From time to time, bodies had appeared nearby, and the gendarmerie had not been concerned. They were not concerned because of a French government policy that dictated that gendarmes be moved around from island to island periodically so that they would not become native and become relaxed.
But the policy failed to realize that the police regarded the Caribbean as pre-retirement duty, and had as little interest in getting involved or in preventing crime as the average New York City subway rider.
If one was going to be transferred shortly to another island, these gendarmes thought, the one thing not wanted was to get involved in a lengthy police case or court trial on a previous island.
St. Martin's was perfect for the computers, which were deceptively vulnerable. All a person had to do to find them was to look for the extra electrical lines because in the Caribbean computers needed to be constantly air-conditioned to prevent malfunctions. The electrical lines were as easy to follow as a roadmap. From the gravel works, the lines went over the road past the small secondary airport of the island, running above a salt flat now gone to marsh, directly into the side of the mountain.

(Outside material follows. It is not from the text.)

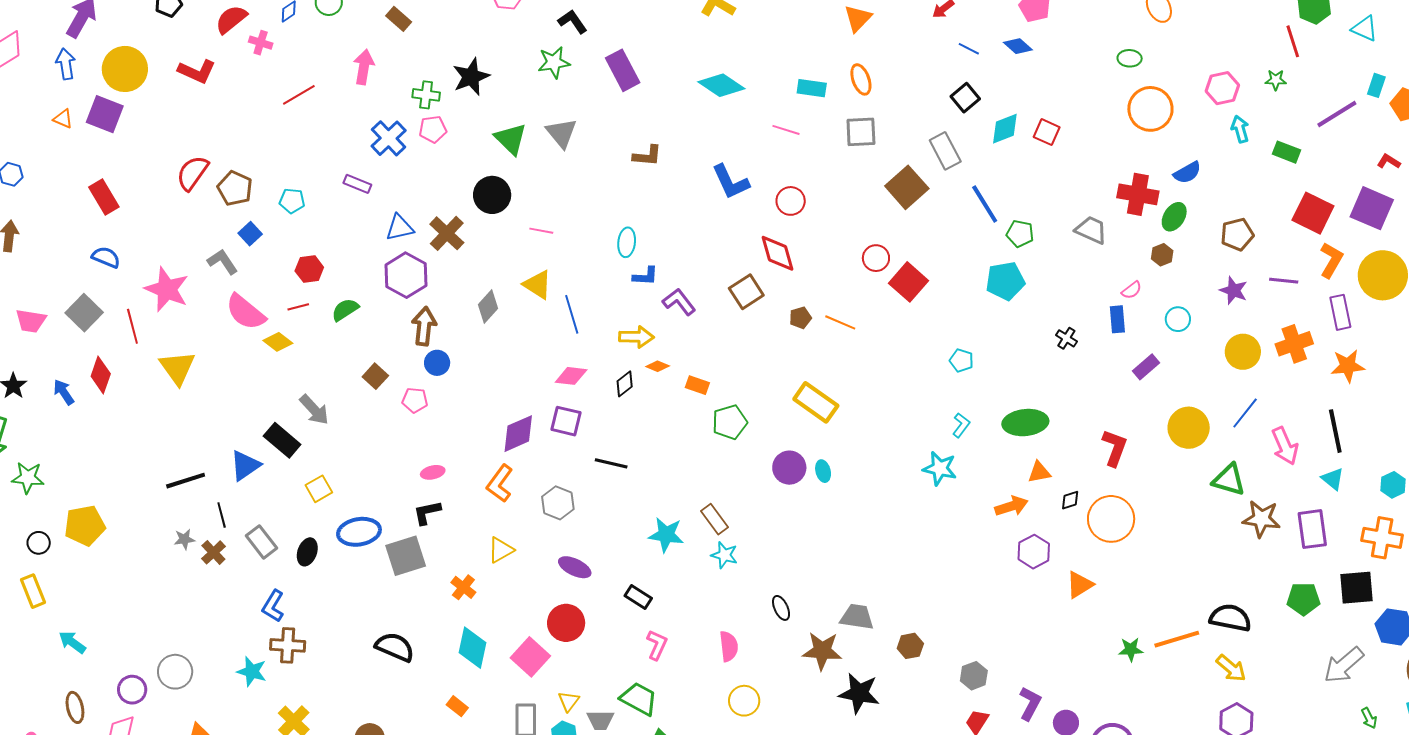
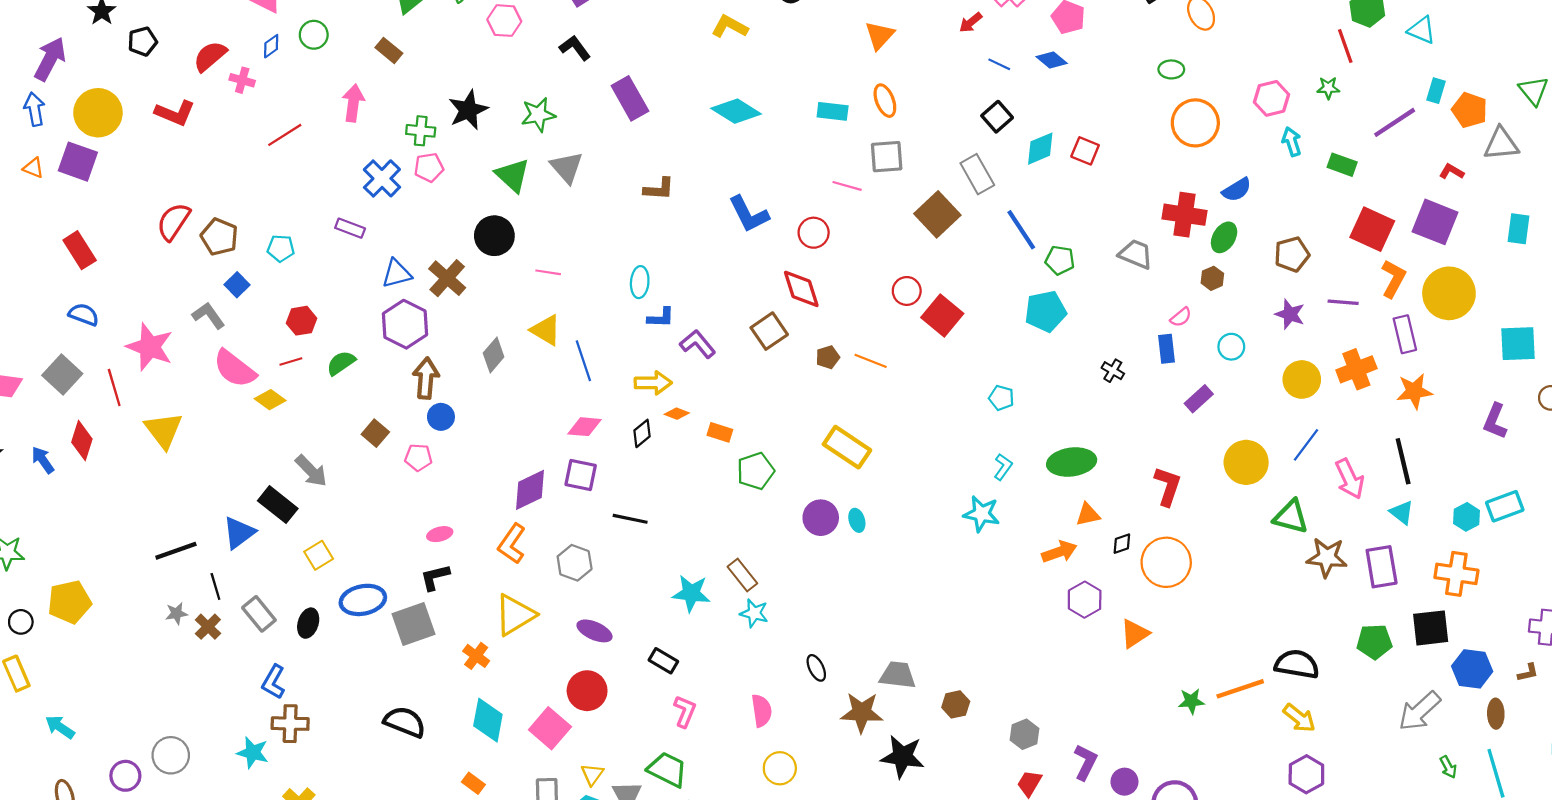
green star: (554, 62) -> (538, 115), moved
pink line: (786, 130) -> (847, 186), moved
yellow triangle: (501, 550) -> (515, 615), size x1.5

Also stored nearby were drums of oil to run the backup generators, should the overhead power fail.
And what it all said to anyone who was looking for such a direction was: "Here it is."
Even more convenient was the unlocked gate that looked like a small storage area in the side of the mountain. There weren't even guards at night.
So three men found it easily and waited for night, then took a few pounds of cordite to eliminate whatever looked 122.